Selon la récente enquête réalisée par l’association JNA dans le cadre de la campagne Journée Nationale de l’Audition de mars 2018, 6 jeunes sur 10 âgés de 15 à 17 ans ont déjà ressenti des sifflements ou bourdonnements dans les oreilles.

27% des 25-34 ans déclarent souffrir d’acouphènes régulièrement ou en permanence et 9% des 15-17 ans annoncent une déficience auditive associée (Source enquête JNA – Ifop Acouphènes et hyperacousie : fléaux du 21e siècle ? »). 
 
Déjà en 2015, 49 % des jeunes âgés de 13 à 25 ans déclaraient avoir déjà ressenti une douleur dans l’oreille, des sifflements ou bourdonnements après expositions sonores (Source enquête JNA – Ipsos 2015 « L’oreille des jeunes est-elle en danger ? »). 
 
Autre information recueillie dans le cadre de l’édition de la campagne JNA en 2017 : ils sont également 42% à annoncer ce type de symptômes après écoute de musique sur leur smartphone (Source enquête JNA – Ifop 2o17 « Smartphones : ami ou ennemi du nos oreilles ? »). 
 
Ces enquêtes montrent également qu’un changement de comportement d’écoute de la musique s’opère après 24 ans. Les 15-24 restent donc la cible à risques élevés de troubles de l’audition évitables.

 

NE PAS ATTENDRE QUE CELA PASSE
 
Selon les indications de l’association JNA, 59% des jeunes attendent que ces symptômes « passent d’eux-mêmes ». Or ce n’est pas toujours le cas. Ils ne sont que 5% à en avoir parlé à leur médecin généraliste et 14% à un médecin ORL. Toutefois, lors de la réalisation de l’enquête JNA « Risques auditifs chez les jeunes : des clés pour agir », ils ont indiqué qu’ils ne savent pas quel médecin est spécialiste des oreilles (Source : Enquête JNA 2015). 
 
L’association JNA en partenariat avec l’association de patients France Acouphènes renouvelle le dispositif d’appels « Allo Conseils » afin de permettre aux jeunes et aux parents d’être renseignés et orientés. Ce disposition d’appel sera ouvert le 21 juin et durant tout l’été. 
 


LES BONNES PRATIQUES 
 
Tout au long de l’été, l’association JNA rappellera les bonnes pratiques pour profiter de la musique et des plaisirs qu’elle procure. Des messages seront régulièrement diffusés sur les réseaux sociaux grâce à la nouvelle mascotte JNA. Ils seront relayés par de nombreux artistes. 

 

« 4 jeunes sur 10 âgés de 18  à 24 ans écoutent la musique

à volume maximal avec casque ou écouteurs 

mais aussi 20 % des actifs ! »

Réalisée à l’occasion de la 4e édition de la campagne de prévention Fête de la Musique organisée par l’association JNA, cette nouvelle enquête Ifop - JNA révèle les habitudes d’écoute de la musique des Français. En effet, les précédentes enquêtes réalisées par l’association mettaient en avant la durée d’écoute et ce nouveau sondage permet d’identifier plus précisément le second facteur de risque auditif : le volume d’écoute.  Cette étude a été réalisée auprès d’un échantillon de 1 011 personnes représentatif de la population française âgée de 18 ans et plus (*). Résultats.

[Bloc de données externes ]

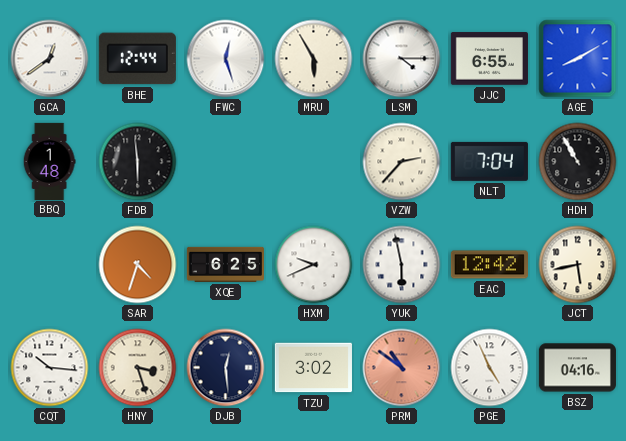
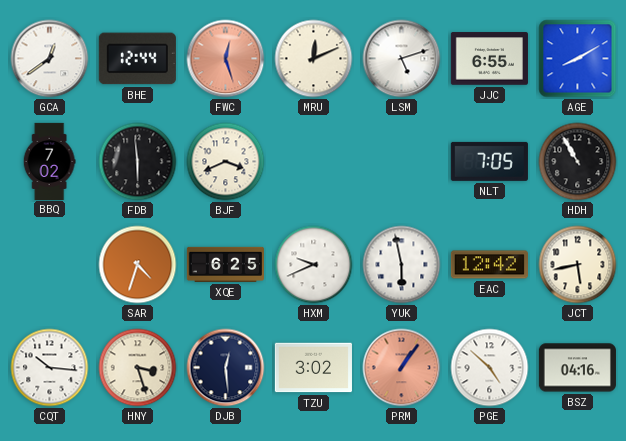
FWC dial: white -> salmon
MRU: 5:55 -> 12:11
LSM: 4:15 -> 5:12
BBQ: 1:48 -> 7:02
BJF: none -> 3:41
VZW: 2:37 -> none
NLT: 7:04 -> 7:05
PRM: 10:51 -> 1:06
PGE: 4:56 -> 4:52
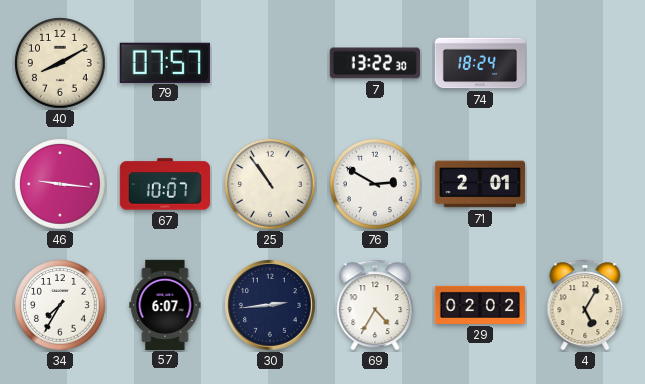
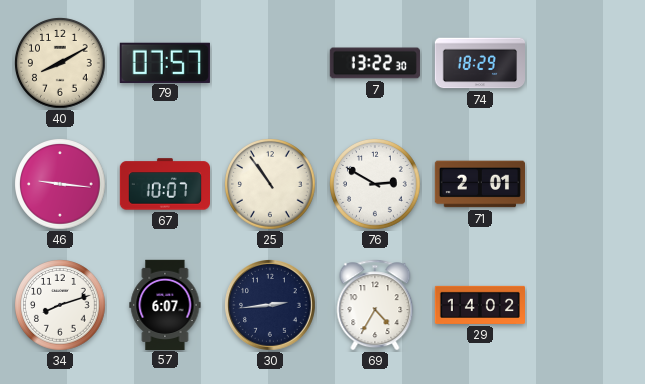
74: 18:24 -> 18:29
34: 7:35 -> 8:12
29: 02:02 -> 14:02
4: 5:05 -> none
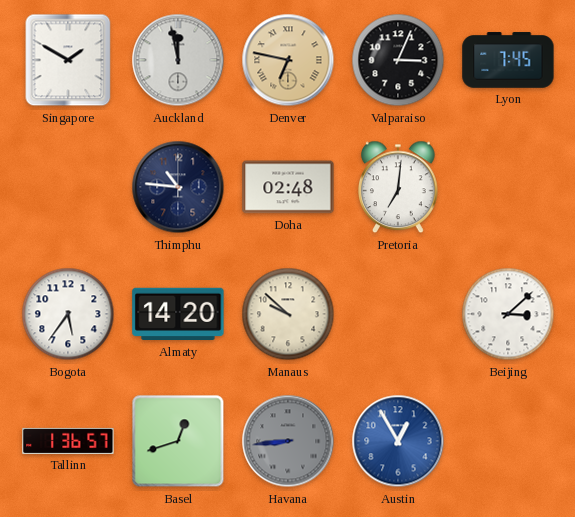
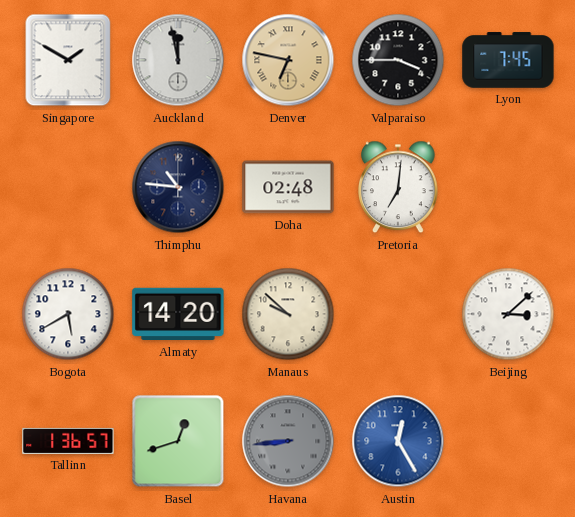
Valparaiso: 3:04 -> 3:45
Bogota: 5:36 -> 5:40
Austin: 12:55 -> 12:25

La musique est majoritairement écoutée avec casque et oreillettes aujourd’hui.

Tout d’abord, 7 Français sur 10 indiquent écouter la musique à l’aide d’un  casque ou d’écouteurs. Globalement, ces 71% d’auditeurs l’écoutent à volume modéré (la puissance d’écoute est en moyenne de 5,5 sur 10). Au-delà de la part majoritaire d’écoute à volume moyen (42% pour un volume entre 4 et 7), les deux autres tranches correspondant aux deux extrémités sont à peu près égales : 14% en profitent à volume faible (entre 1 et 3), et 15% à volume maximal (entre 8 et 10).

 Les 18 -24 ans mettent leurs oreilles en danger.

Parmi ceux qui profitent de leur musique avec un volume important, les plus jeunes sont assez logiquement surreprésentés. 4 jeunes sur 10 âgés de 18 à 24 ans déclarent écouter à volume maximal et 45% d’entre eux à volume moyen. Un comportement à risque  qui s’atténue à partir de 25 ans (53% des Français de 25-34 ans écoutent la musique à volume moyen).

Cette nouvelle enquête Ifop – JNA pointe les risques chez les moins de 25 ans confortant ainsi les résultats des précédentes enquêtes réalisées par l’association.

 Les actifs sont aussi surreprésentés dans les comportements à risques !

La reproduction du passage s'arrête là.